Confissões – Parte III

EDMAR PAZ JÚNIOR
Foto: Reprodução/Internet
Já reafirmei, mais de uma vez, como não concordo com a forma como alguns autores, pensadores e filósofos “modernos” tentam contar ou interpretar fatos que ocorreram, muitas vezes há séculos, com os olhos da “atualidade”. Corre-se assim o risco de perder o que evidentemente o fato transmitiu em um determinado momento histórico, apenas para que seja favorável ou não a determinada narrativa.

Uma dessas ideias versa sobre como a Igreja Católica se tornou “política”, uma espécie de manipuladora das massas, que visa sempre a consecução de um fim, em detrimento de um meio, ou seja, que busca algo que ela mesma nega em sua origem: o domínio do homem. Ora, nada mais sem correspondência com a realidade do que essa concepção sobre a Igreja, uma vez que – como já falado nessa coluna, quando comentei sobre os livros de Chesterton – o cristianismo surgiu em meio à um panteão de deuses do Império Romano, com a Verdade de um só Deus; e que, se em um momento ou outro coincidiu com o poder de um determinado monarca ou reinado, a sua “briga” principal foi e é a de que o Reino de Deus não é daqui, e de que nada ou ninguém pode preencher a alma cristã, além de Jesus Cristo. 

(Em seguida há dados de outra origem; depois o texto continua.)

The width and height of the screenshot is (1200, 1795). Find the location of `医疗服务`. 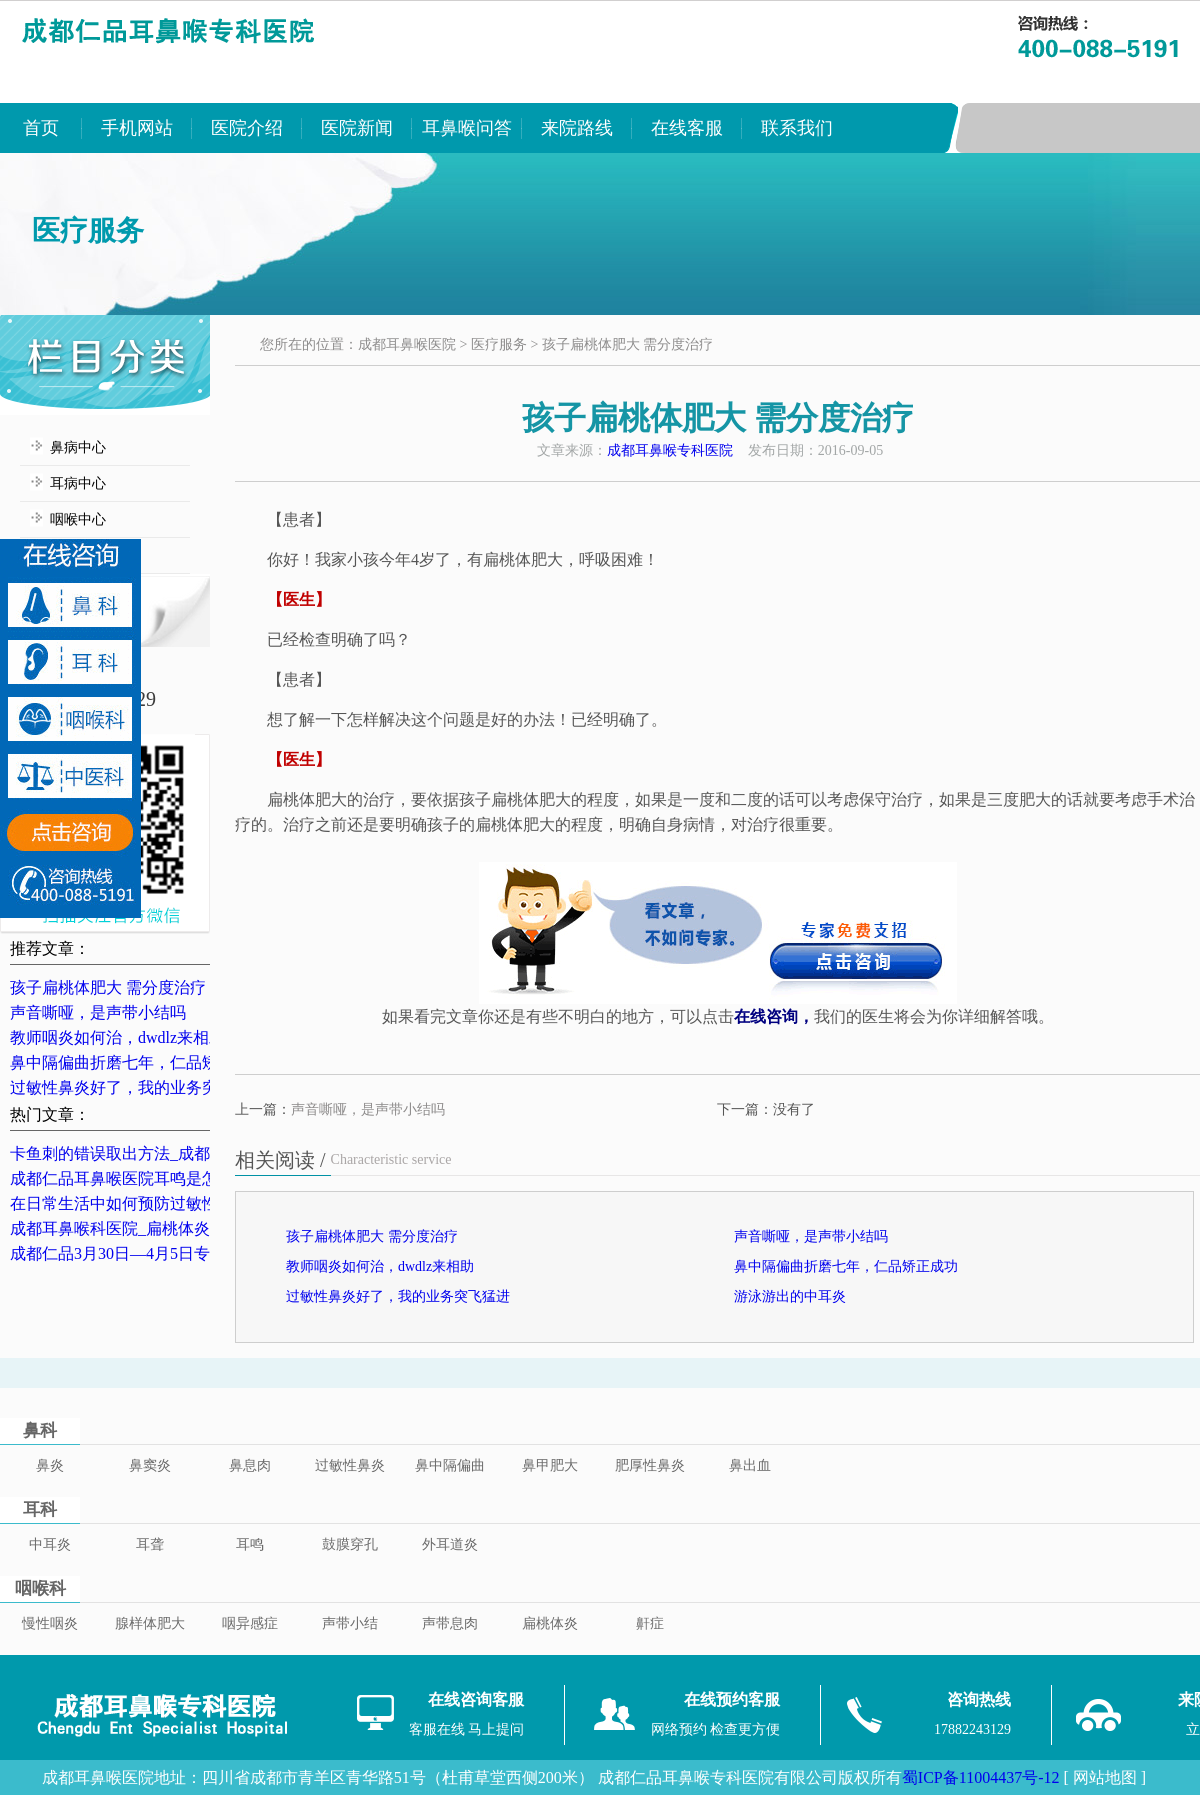 医疗服务 is located at coordinates (499, 344).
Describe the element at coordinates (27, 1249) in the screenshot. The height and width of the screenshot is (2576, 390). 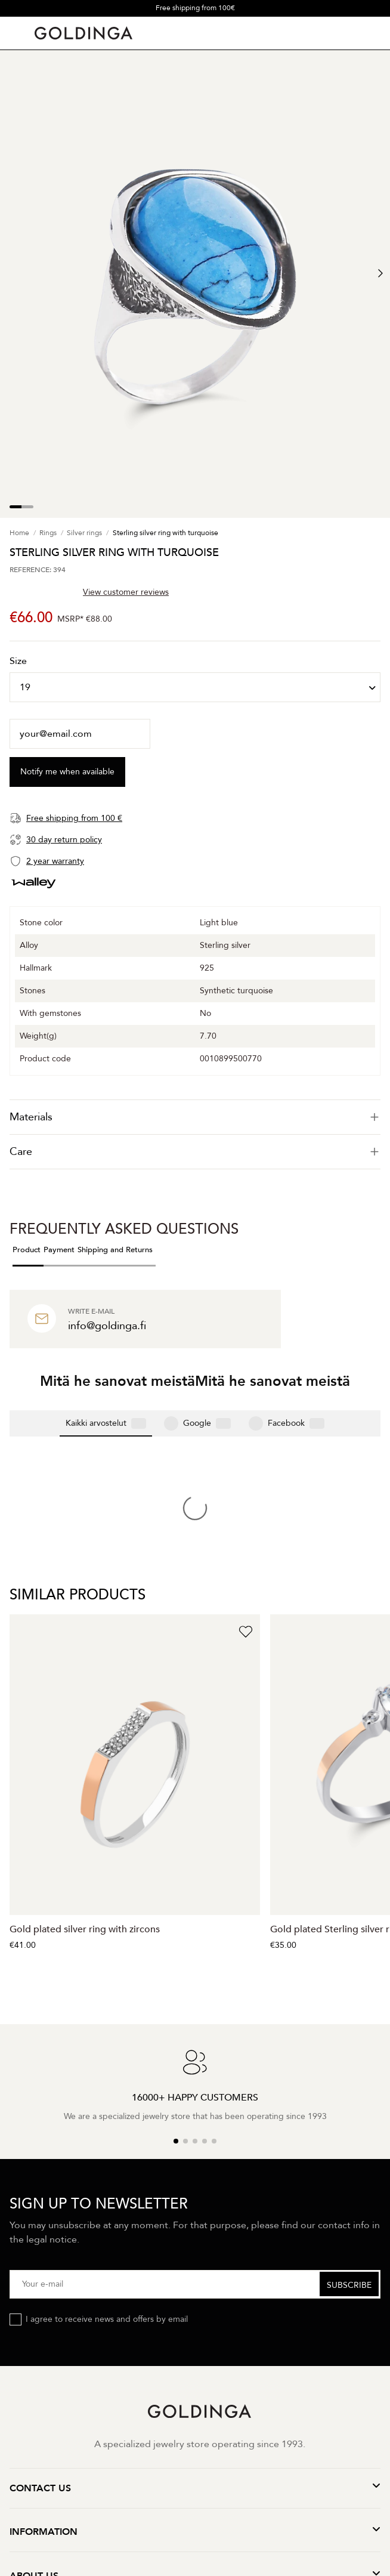 I see `Product` at that location.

Então, como o Catolicismo, a Fé, é um poder político se tudo o que ela prega não servem aos meios políticos? Como dizer que é um manipulador das massas, se prega exatamente o desprendimento dos bens materiais, justamente o que poderia “comprar” apoio? Quem não é “comprável” é incorruptível. Eis o ponto. Eis o perigo para aqueles que efetivamente buscam dominar as pessoas e usam a Igreja como espantalho de alvo, acusando-a do que fazem e chamando-a do que são.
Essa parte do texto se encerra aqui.